Our goal is not merely to enable a woman to carry her pregnancy to term so that the baby is born. Rather, our goal is for her and her baby and her family to thrive and to flourish. Flourishing is a rich concept: it entails peace, harmony, joy, and fulfillment as one exercises one’s God-given gifts to their full potential. It signifies an abundant life, the kind of life that the gospel of Jesus aims at: “I came that they may have life and have it abundantly” (John 10:10).
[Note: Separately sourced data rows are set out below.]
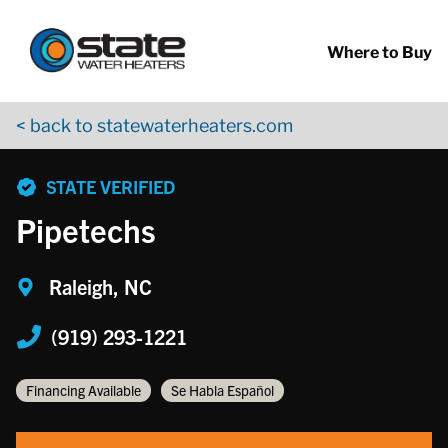
Return to Nav
Skip to content
App Store Logo
Google Play Logo
Go to YouTube page
Where to Buy
< back to statewaterheaters.com
phone
STATE VERIFIED
Pipetechs
Raleigh, NC
(919) 293-1221
Financing Available
Se Habla Español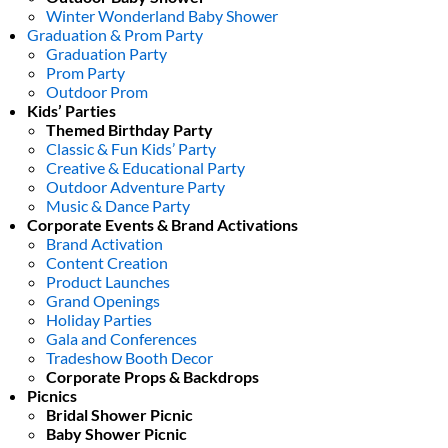
Winter Wonderland Baby Shower
Graduation & Prom Party
Graduation Party
Prom Party
Outdoor Prom
Kids’ Parties
Themed Birthday Party
Classic & Fun Kids’ Party
Creative & Educational Party
Outdoor Adventure Party
Music & Dance Party
Corporate Events & Brand Activations
Brand Activation
Content Creation
Product Launches
Grand Openings
Holiday Parties
Gala and Conferences
Tradeshow Booth Decor
Corporate Props & Backdrops
Picnics
Bridal Shower Picnic
Baby Shower Picnic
We therefore concern ourselves with the well-being of the mother by striving to provide the security, support, community, and love that enable to her to flourish according to God’s intentions. We invite these women to enjoy the shalom offered in the good news of God’s love and grace shown to us through Jesus, an invitation that must be accompanied by efforts to meet practical needs.

It’s not enough merely to say, “Go in peace; be warmed and filled” (James 2:16). To this end, the community offered by our ministry partners is profoundly important and central to the care and support of these incredibly courageous women.

In sum, the way of self-sacrificial love can be much harder than the way of freedom, but we have consistently found that our clients experience very little regret in retrospect. They hold the fruits of self-giving love—God’s intentional and deliberate gift of life and joy—in their arms.